Inference for the mean of a population

Use this activity for in-class collaborative group work.

Estimate for completion time: 45 minutes

Materials needed:

  • 4-step hypothesis testing template (shown below) for each group (handout, in .odt file format--OpenOffice.org Writer)
  • Analysis software (SPSS, PPSP, SAS, R, Minitab, Excel, Calc)
  • Dataset: csdata.por (portable file format)



Icon activity.jpg

Activity

Comparing math ability for male and female computer science students

A study of freshman computer science majors, designed to investigate why students intending to major in computer science failed to do so, collected data on 224 beginning computer science majors in a particular year.[2] The resulting dataset includes 8 variables.

  • OBS: ID number
  • GPA: The 3-semester grade-point average (0-4 scale)
  • HSM: average high school grade in math (1-10 scale, with 10=A, 9=A-, etc.)
  • HSS: average high school grade in science (1-10 scale, with 10=A, 9=A-, etc.)
  • HSE: average high school grade in English (1-10 scale, with 10=A, 9=A-, etc.)
  • SATM: SAT Mathematics score
  • SATV: SAT Verbal score
  • SEX: 1=male; 2=female

The researchers might have been interested in how males and females compared on the SAT Math score (SATM). There is no reason to suspect that males would perform better than females, or vice versa.

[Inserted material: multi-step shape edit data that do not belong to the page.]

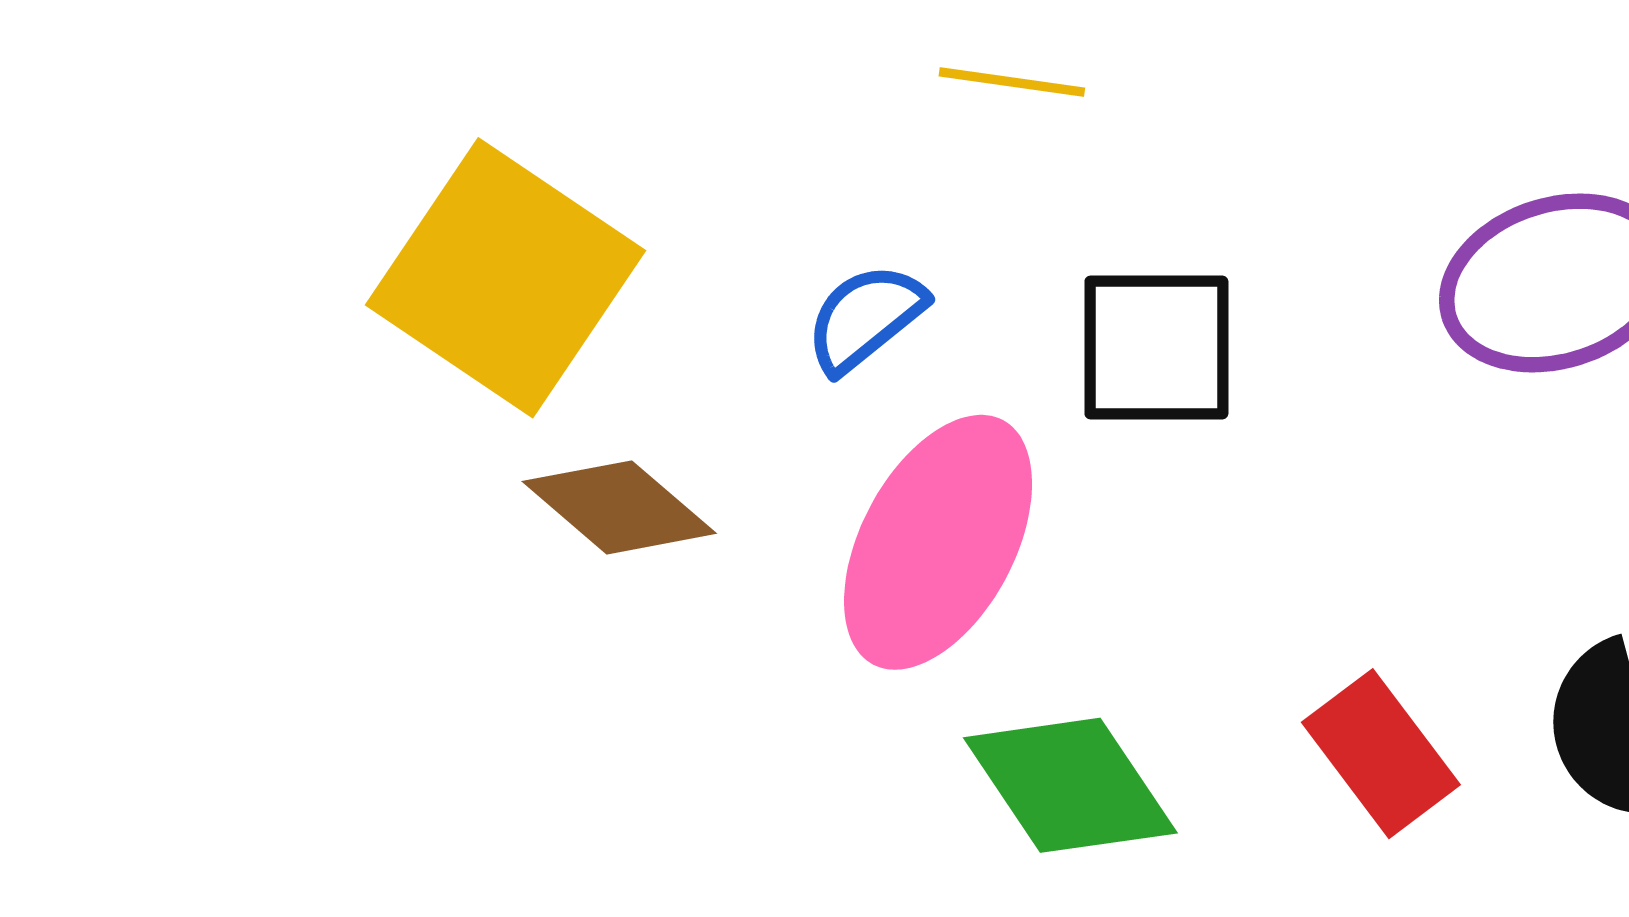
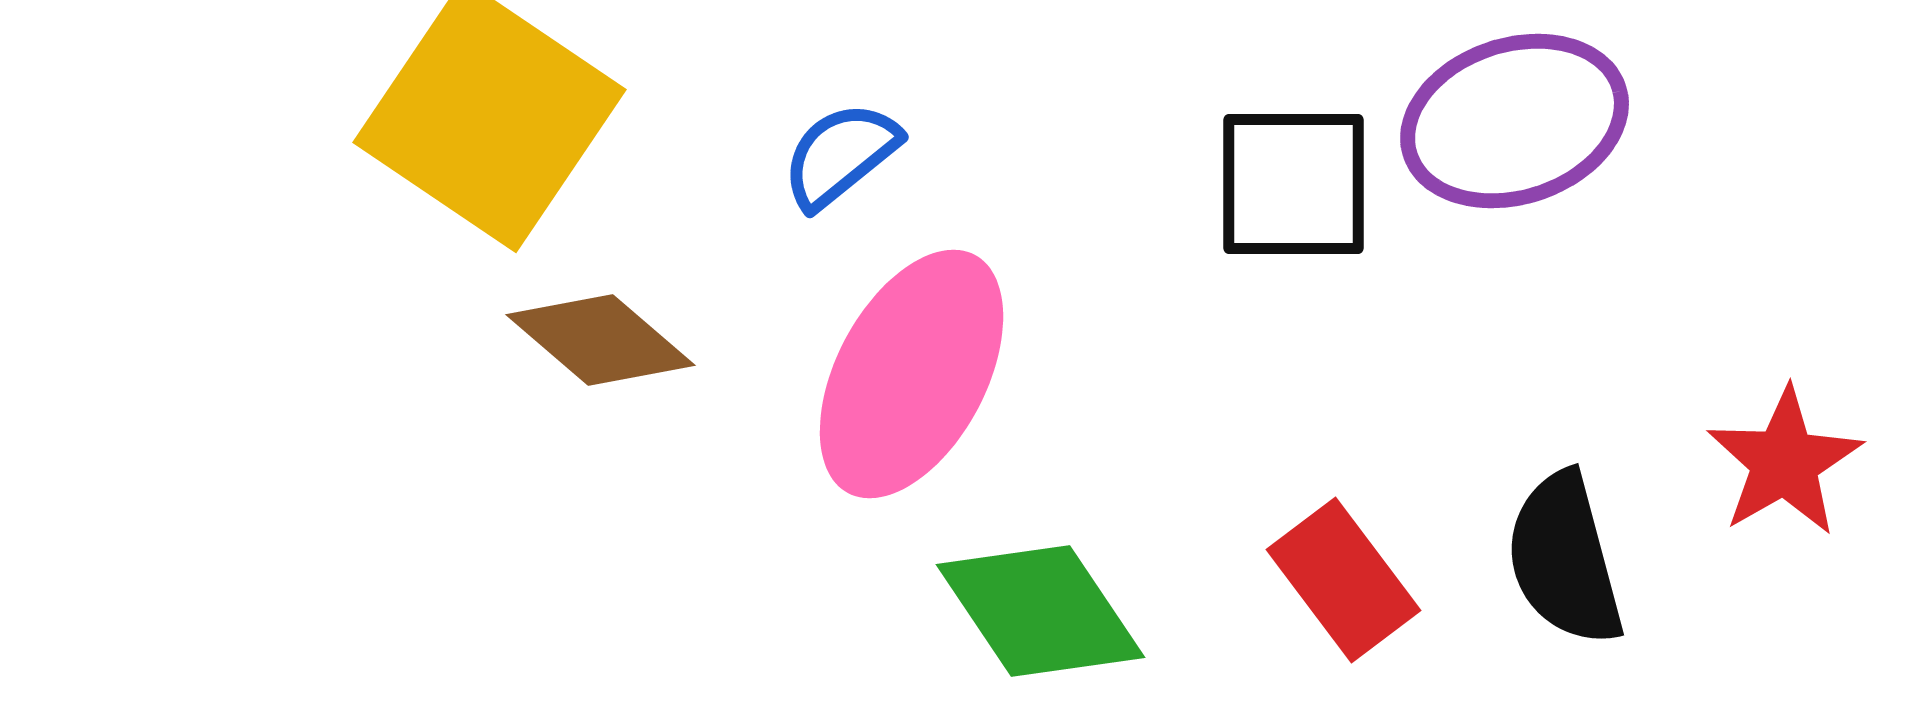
black square: (1156, 348) -> (1294, 184), moved

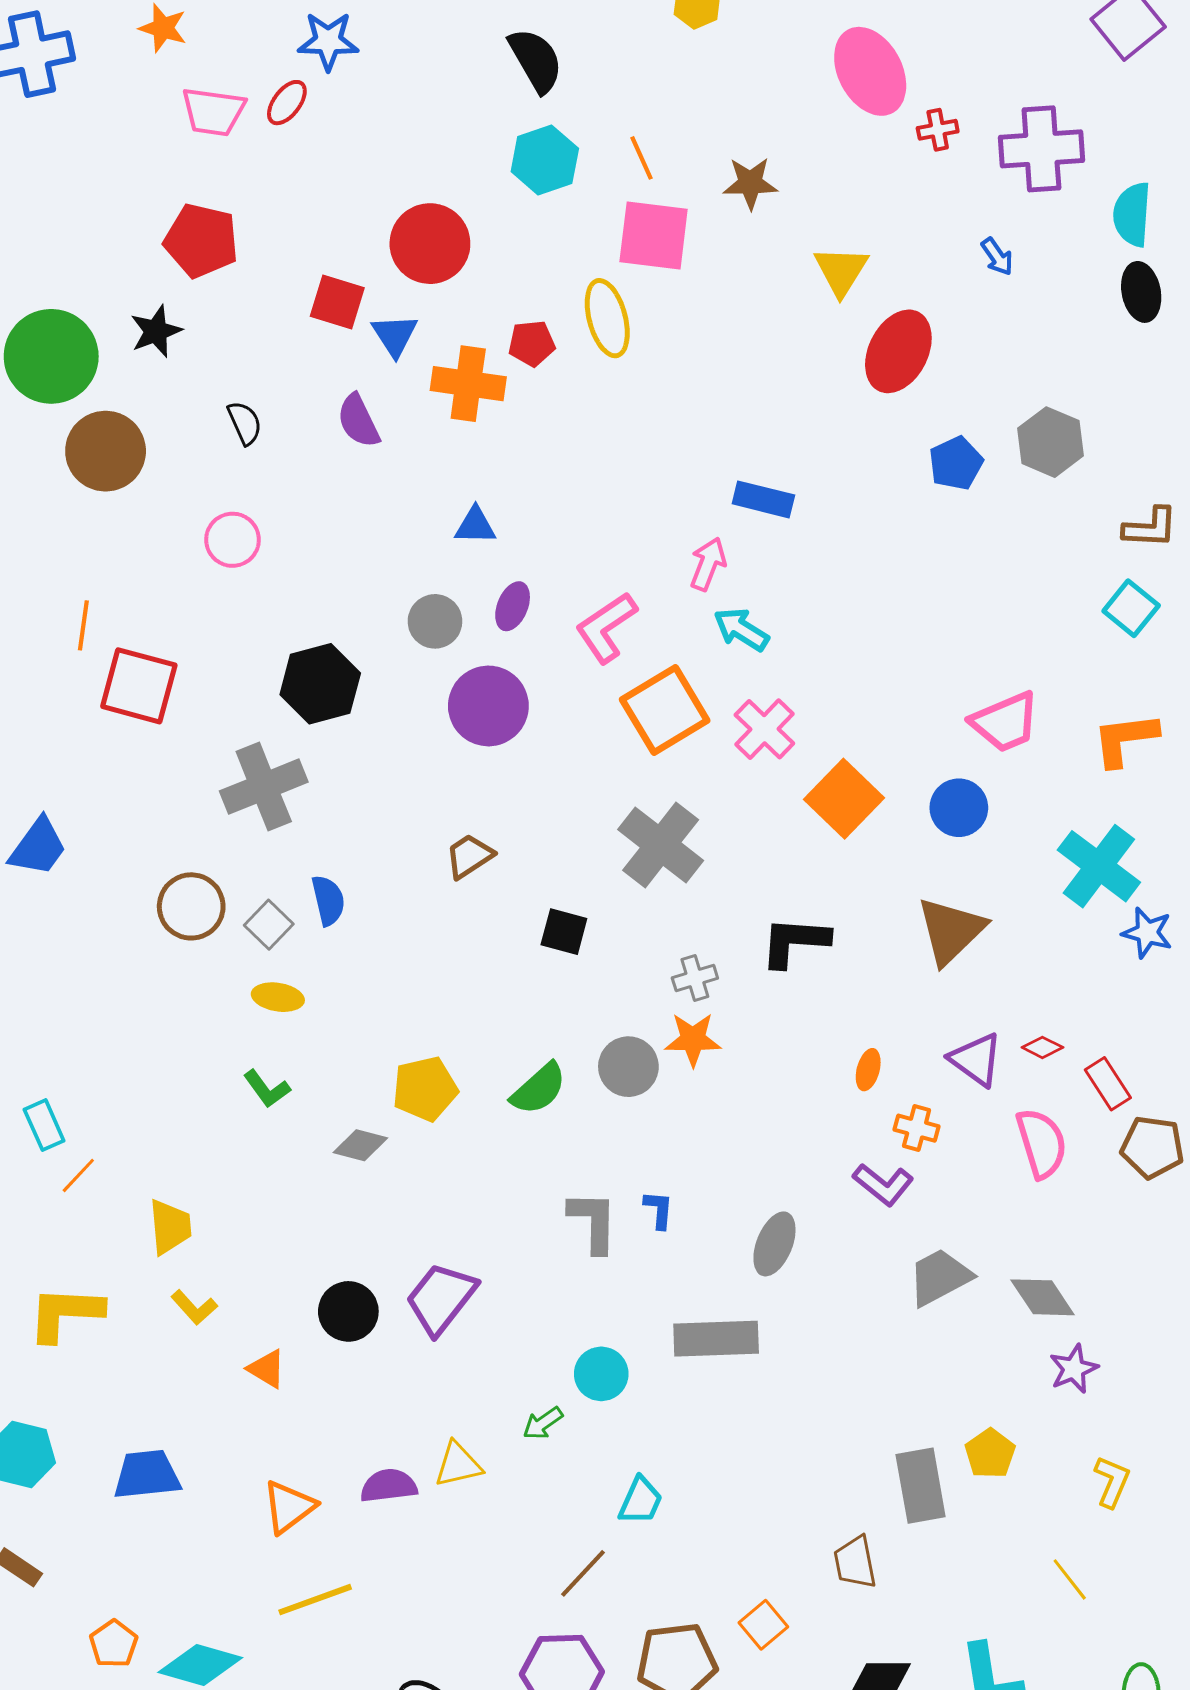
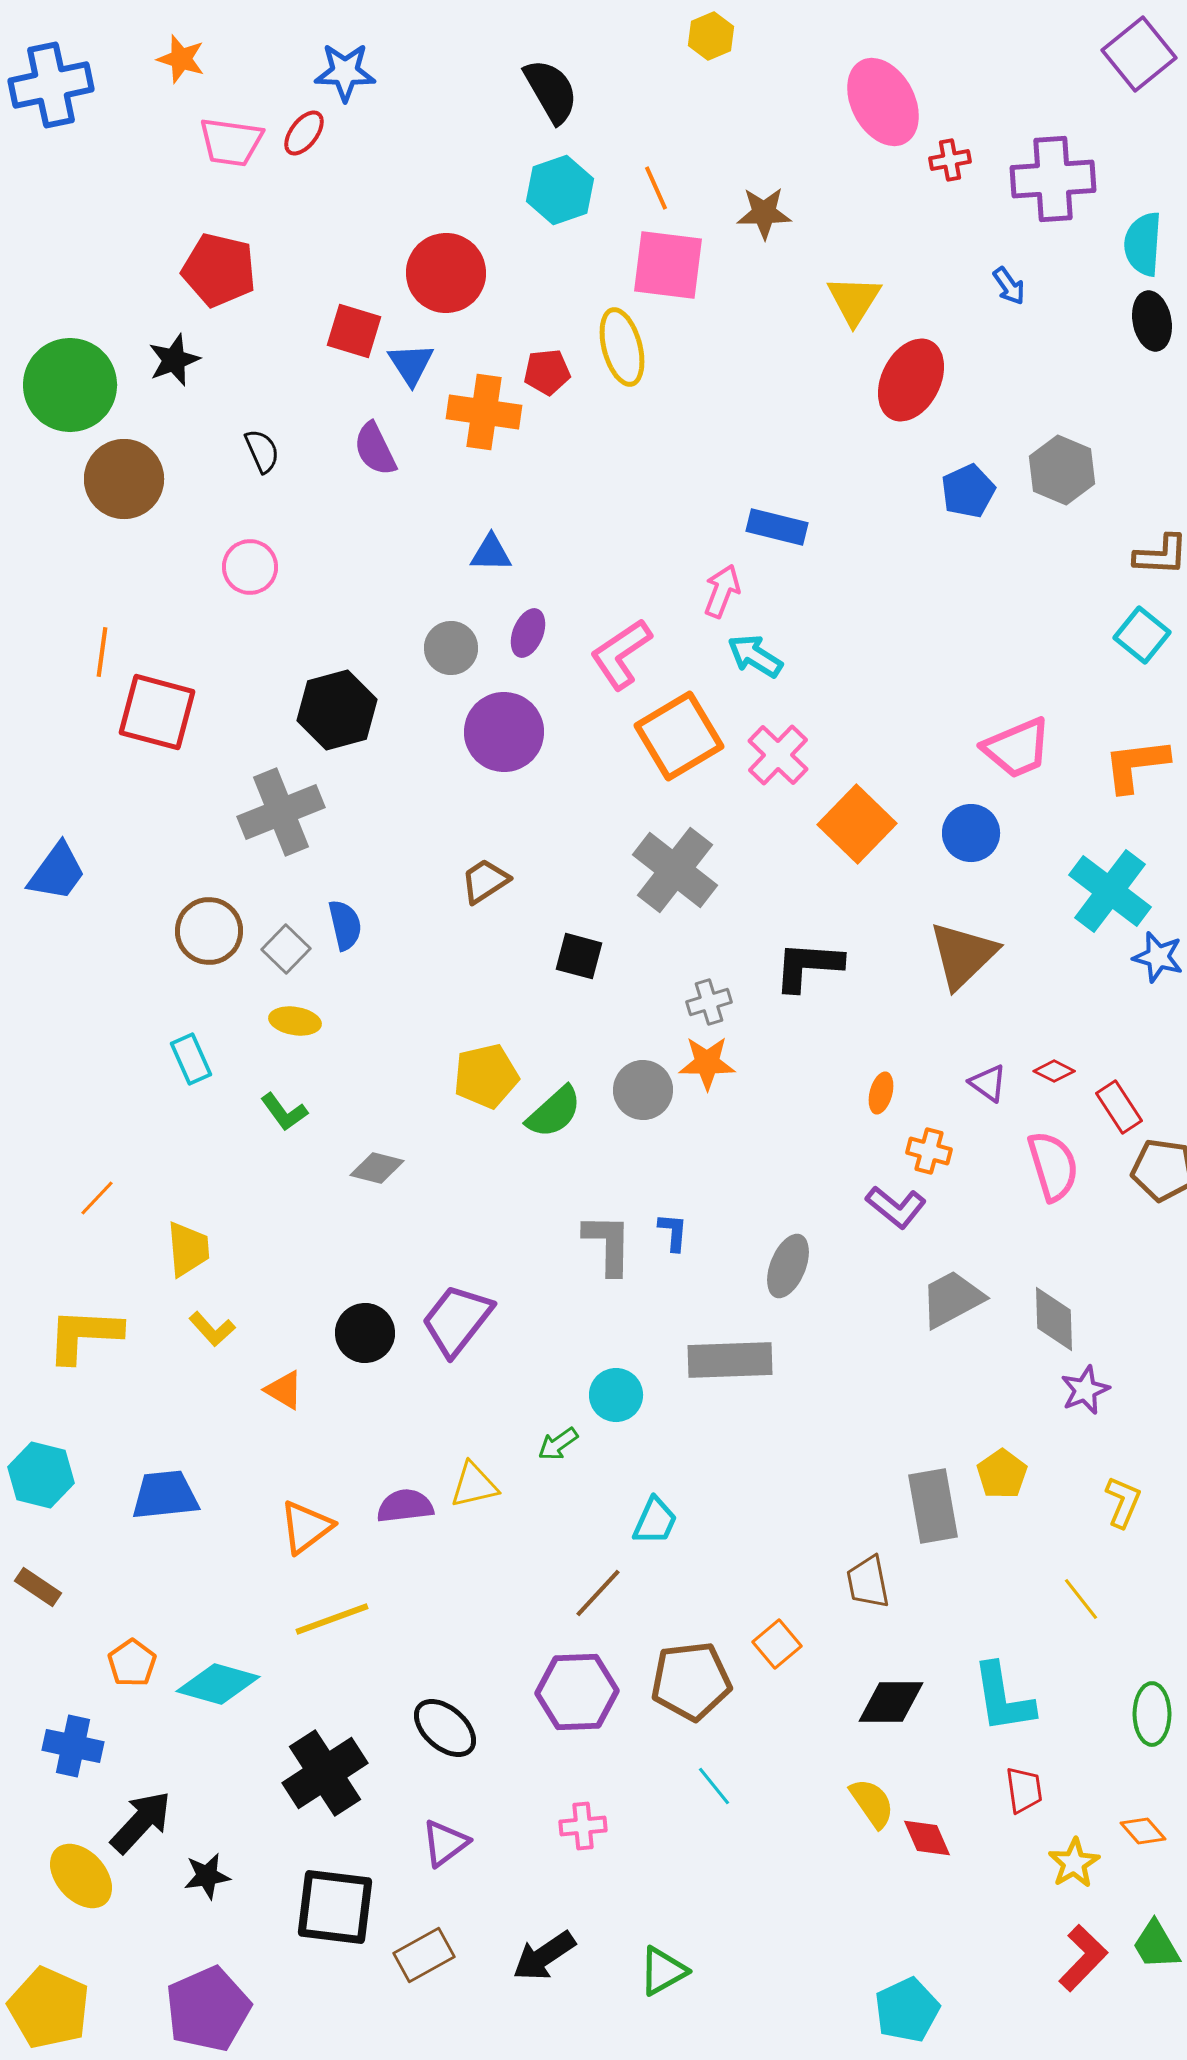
purple triangle: (976, 1060) -> (988, 1083), size x0.7
yellow pentagon: (425, 1089) -> (486, 1076), moved
cyan rectangle: (44, 1125) -> (191, 1059), moved
gray diamond: (1042, 1297) -> (1054, 1319), turned 32

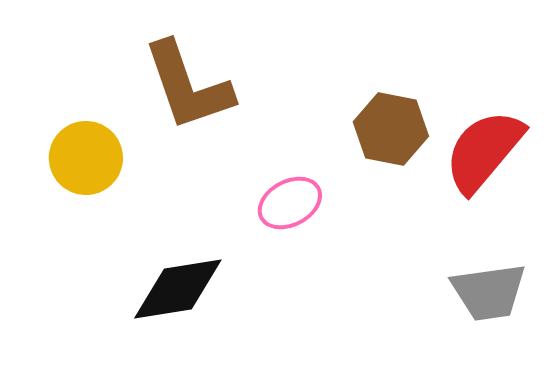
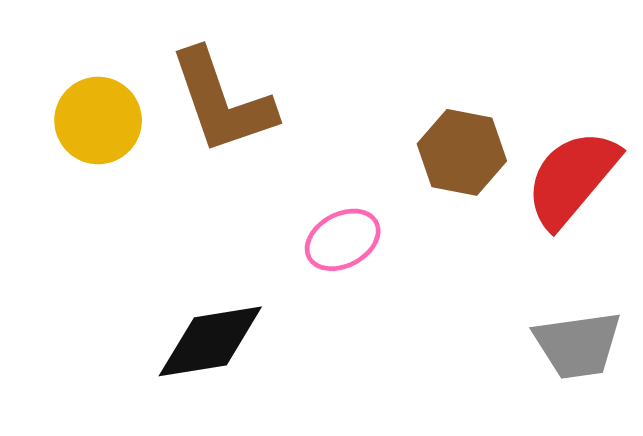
yellow circle: (86, 158) -> (98, 121), moved

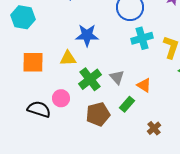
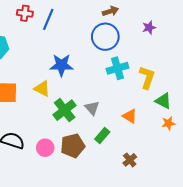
yellow triangle: (68, 58) -> (42, 89), turned 30
orange triangle: (144, 85) -> (130, 116), moved
pink circle: (61, 98) -> (45, 148), moved

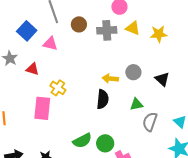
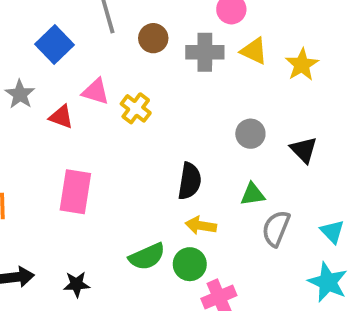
yellow star: (159, 34) -> (302, 65), turned -30
pink triangle: (50, 44) -> (96, 92), moved
yellow arrow: (110, 78) -> (201, 226), moved
yellow cross: (58, 88) -> (136, 108), moved

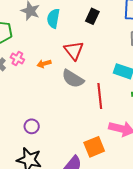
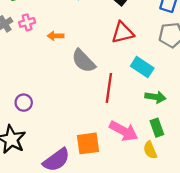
red triangle: (74, 50) -> (123, 33), moved, turned 40
pink cross: (17, 58) -> (27, 22), turned 32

Design and implement hypothesis test(s)

Form students into groups of 2-4 students. Each group will need access to a laptop with statistical software loaded and a copy of the handout. Have the students complete the handout as a group, which includes the following information.

Identify the following:

  • Explanatory variable:
  • Response variable
  1. State the appropriate null and alternative hypotheses and set the significance level.
    Ho:
    Ha:
    Significance level:
    • In words, clearly state what your random variable, X-bar, represents.
    • State what test statistic will be used to summarize the data. Indicate whether a one-tailed or two-tailed test will be used.
  2. Open the dataset, csdata.por, into the statistical software. Check whether the data meet the conditions under which the test can be used. If the conditions are met, summarize the data by a test statistic.
    • Calculate summary statistics and create a histogram (or stemplot) based on the sample data.
    • Confirm that the conditions for use of the chosen test statistic have been met. (Continue even if the conditions are not met, and be ready to discuss noted violations in follow-up.)
    • Calculate the test statistic.
  3. Find the p-value of the test.
    p-value:
    • Explain what the p-value means.
    • On a sketch of the normal distribution, label the x axis and shade the region(s) corresponding to the p-value
  4. Based on the p-value, decide whether or not the results are significant and draw your conclusions in context.
    • Indicate whether or not Ho is rejected.
    • Provide a reason for this decision.
    • Draw conclusions based on the results, given the context of the scenario.
    • If Ho is rejected, create a confidence interval appropriate to the given significance level and interpret this interval in the context of the research question.


Follow-up discussion

  • Review the results.
    • Were the conditions met?
    • Were the test results significant?
    • What can we conclude about our research question based on the results.
  • Are there limitations to our study?
    • Sample -- is the sample an SRS?
    • Generalizing to population -- Students in sample were all computer science majors who began college during a particular year. How do the results generalize to a) college students in general, b) computer science majors at other colleges, and c) computer science students entering college in other years?
    • other limitations?


Resources

The following resources were used for ideas and organization in the development of this activity:

  • Dean, S., & Illowsky, B. (2009, February 18). Hypothesis Testing for Two Means and Two Proportions: Lab. Retrieved from the Connexions Web site on 19 Sep 2010.

References

  1. Open Learning Initiative. Statistics. Retrieved from the Open Learning Initiative web site http://oli.web.cmu.edu/openlearning/forstudents/freecourses/statistics.
  2. Campbell, P.F. and McCabe, G.P. (1984). "Predicting the success of freshman in a computer science major." Communications of the ACM, pp. 1108-1113.